Этот новый мир был слишком тягостным, чтобы с ним совладать. Дэвид старался изо всех сил. Он придерживался своих ритуалов. Он продолжал считать. Он соблюдал все правила, но мошенничала жизнь. Этот мир был совсем не таким, как мир на книжных страницах. В том мире добро вознаграждалось, а зло наказывалось. Если ты не сходил с тропы и не забредал в чащу, ничего с тобой не случалось. Если кто-то заболевал, как старый король в одной сказке, то его сыновья отправлялись блуждать по свету в поисках живой воды, и хотя бы один из них оказывался достаточно храбрым и достаточно честным, чтобы жизнь короля была спасена. Дэвид был храбрым. Мама была еще храбрее. Но в конечном счете храбрости оказалось недостаточно. Этот мир за нее не вознаграждал. Чем больше Дэвид думал об этом, тем меньше ему хотелось оставаться частью такого мира.
Он по-прежнему выполнял все ритуалы, хотя не столь тщательно, как прежде. Довольно было дважды коснуться дверных ручек и водопроводных кранов, чтобы получить четное число. Он старался вставать по утрам с левой ноги и так же ступал на лестницу в доме, что, впрочем, было нетрудно. Он не очень понимал, что еще может случиться, если он перестанет придерживаться своих правил. Вдруг это повредит отцу. И возможно, этими своими обрядами он спасает отцу жизнь, даже если не удалось сохранить мамину. Теперь, когда они остались вдвоем, лучше не рисковать.

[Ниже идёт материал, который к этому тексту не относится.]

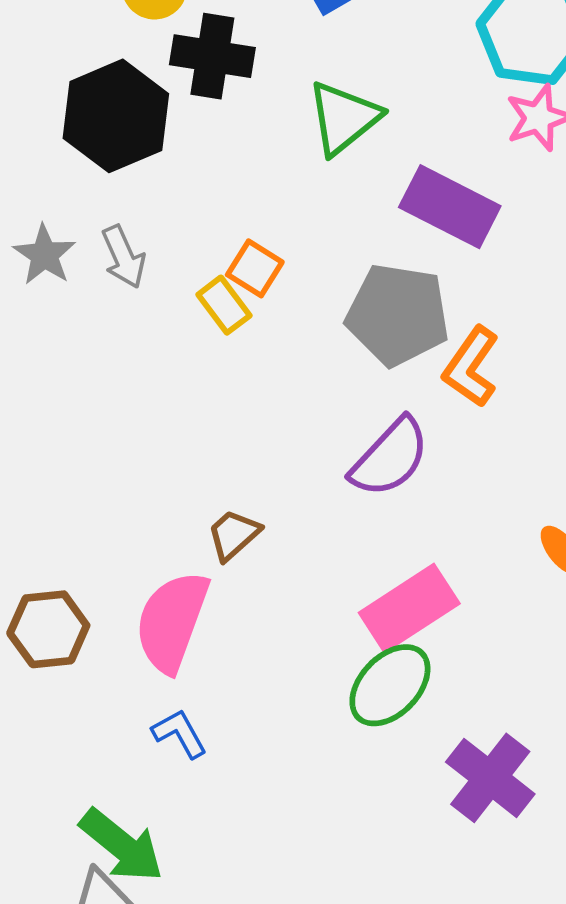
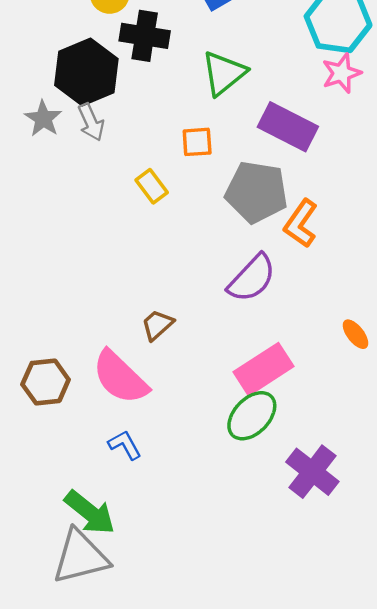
gray star: (44, 255) -> (43, 119), moved
gray arrow: (124, 257) -> (91, 122), moved
orange square: (255, 268) -> (197, 142), moved, turned -36
pink semicircle: (172, 622) -> (120, 377), turned -66

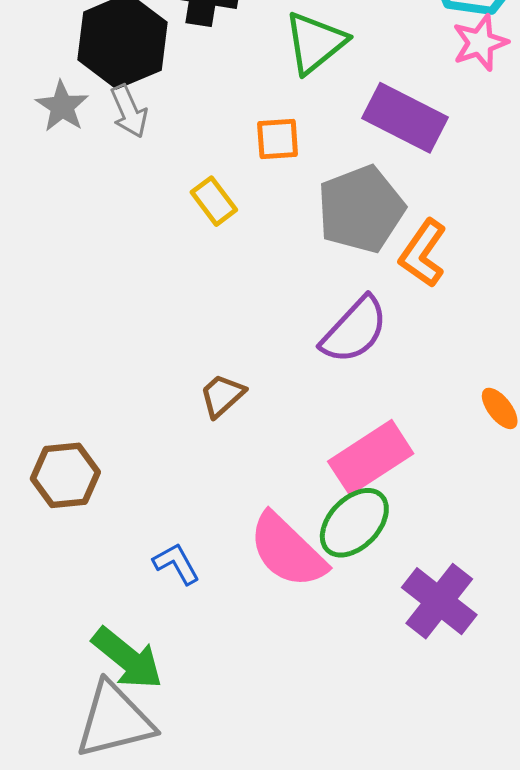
gray pentagon: (256, 192) -> (361, 209), turned -30
pink semicircle: (120, 377) -> (287, 551), moved

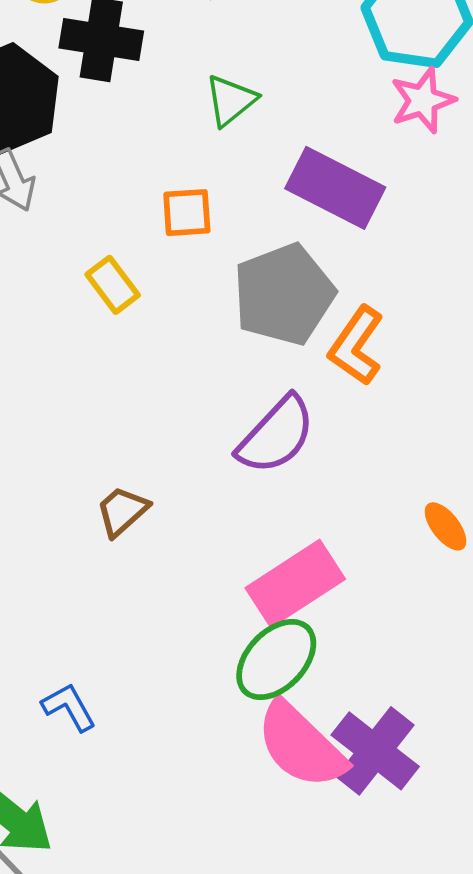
green triangle: (315, 43) -> (231, 100), size x0.7
pink semicircle: (287, 551) -> (301, 745), moved

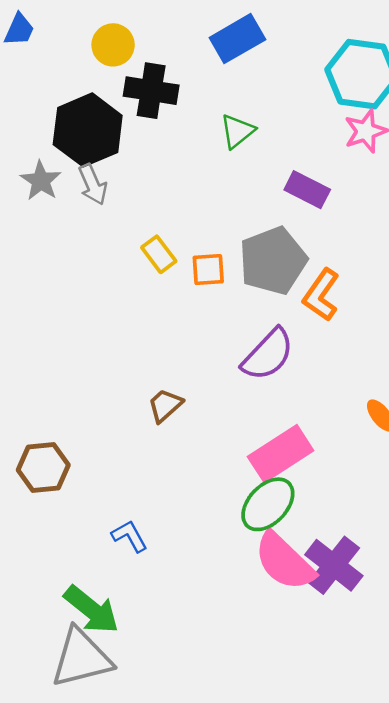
purple rectangle: (335, 188) -> (307, 190), size x0.7
orange square: (187, 213) -> (208, 270), moved

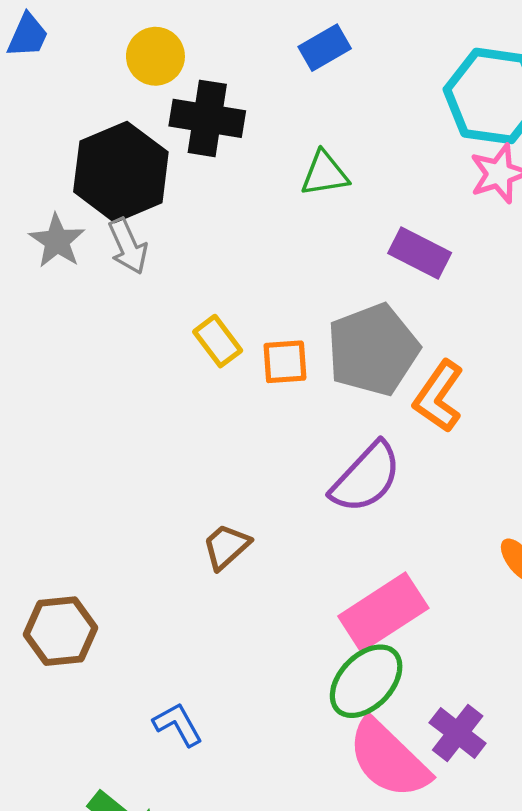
blue rectangle: (237, 39) -> (325, 48), size x0.7
green triangle: (237, 131) -> (325, 174), turned 30
purple cross: (334, 565) -> (458, 733), moved, size x0.7

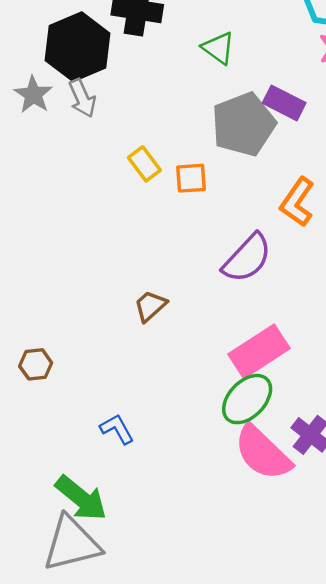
green triangle: (325, 174) -> (218, 48), turned 45
gray pentagon: (373, 350) -> (244, 124), moved
brown hexagon: (60, 631) -> (36, 364), size x0.7

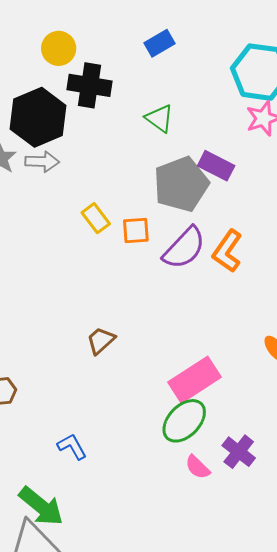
gray arrow: (82, 98) -> (42, 162), turned -64
purple semicircle: (247, 258) -> (184, 248), moved
pink semicircle: (263, 453) -> (198, 467), size x0.5

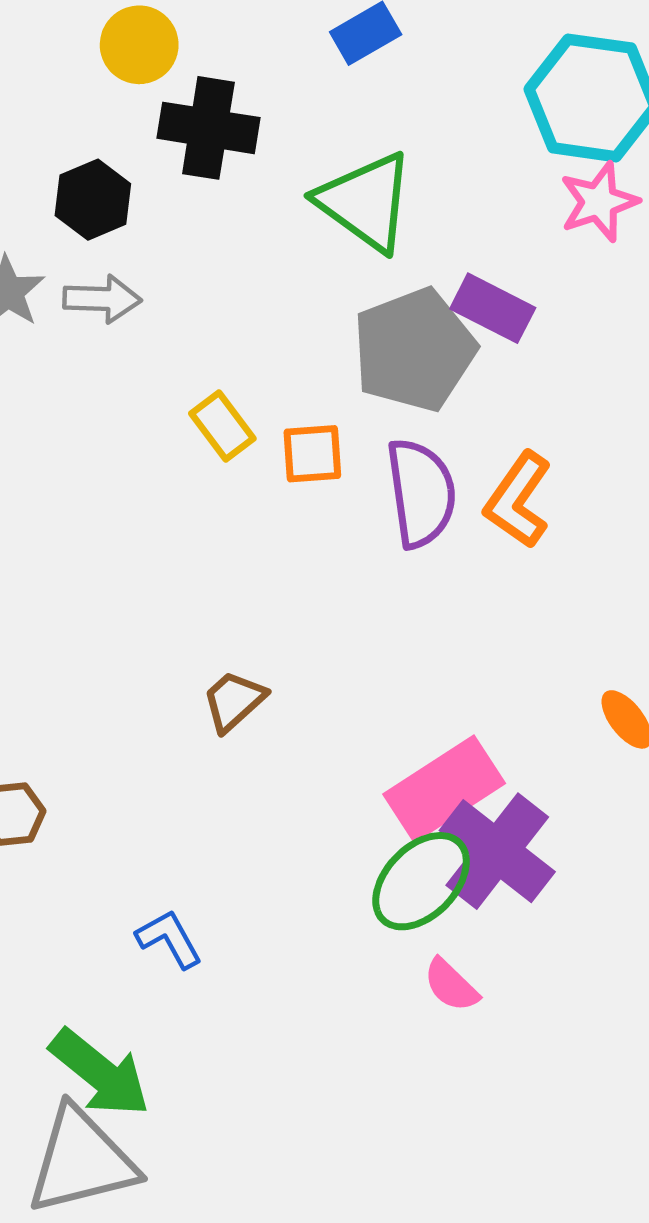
black hexagon: (38, 117) -> (93, 200), size x0.6
green triangle: (159, 118) -> (366, 202), size x1.6
purple semicircle: (184, 248) -> (421, 493), turned -51
purple cross: (239, 452) -> (497, 851), moved, size x1.5

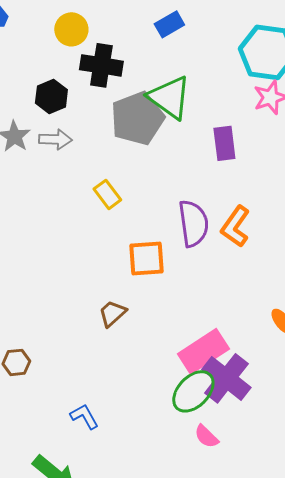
purple rectangle: (493, 308) -> (224, 143), turned 56
gray pentagon: (414, 350) -> (137, 118), moved
orange square: (312, 454) -> (146, 258), moved, size x1.4

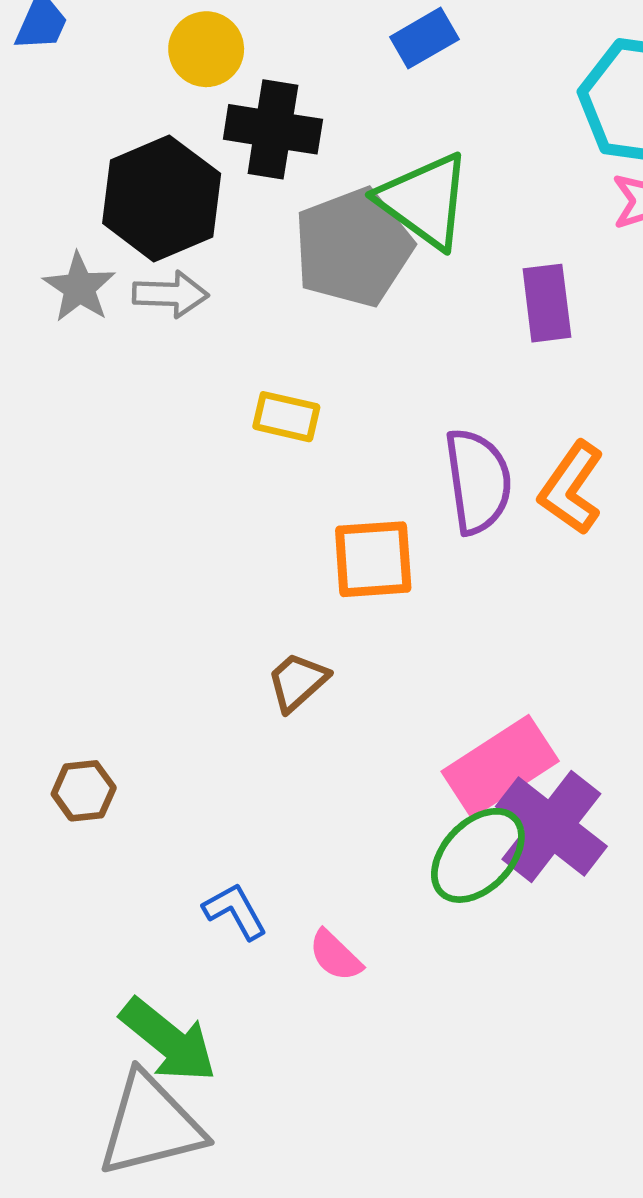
black hexagon: (51, 96) -> (162, 198), size x1.6
yellow rectangle: (107, 194) -> (286, 417), turned -40
pink semicircle: (206, 436) -> (335, 956), moved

И вот тут в его жизнь вошла Роза, и начались припадки.
Впервые это случилось на Трафальгарской площади, когда они с отцом отправились кормить голубей после воскресного обеда в «Народном кафе» на Пикадилли. Отец сказал, что кафе скоро должны закрыть, и Дэвид огорчился, потому что считал его просто потрясающим.